Entries taken from a collection:
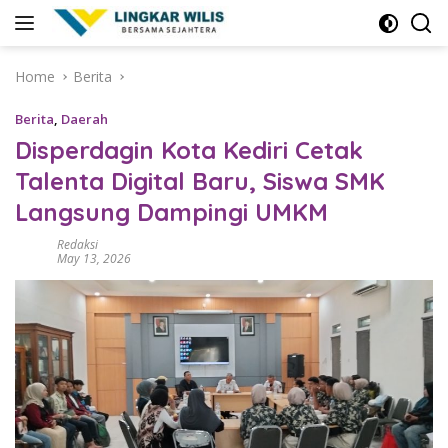
Skip
to
content
Home
Berita
Berita
,
Daerah
Disperdagin Kota Kediri Cetak
Talenta Digital Baru, Siswa SMK
Langsung Dampingi UMKM
Redaksi
May 13, 2026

Prompt |
Return the records above in their entirety, word for word, with the pictures removed.

Completed exercise |
Skip
to
content
Home
Berita
Berita
,
Daerah
Disperdagin Kota Kediri Cetak
Talenta Digital Baru, Siswa SMK
Langsung Dampingi UMKM
Redaksi
May 13, 2026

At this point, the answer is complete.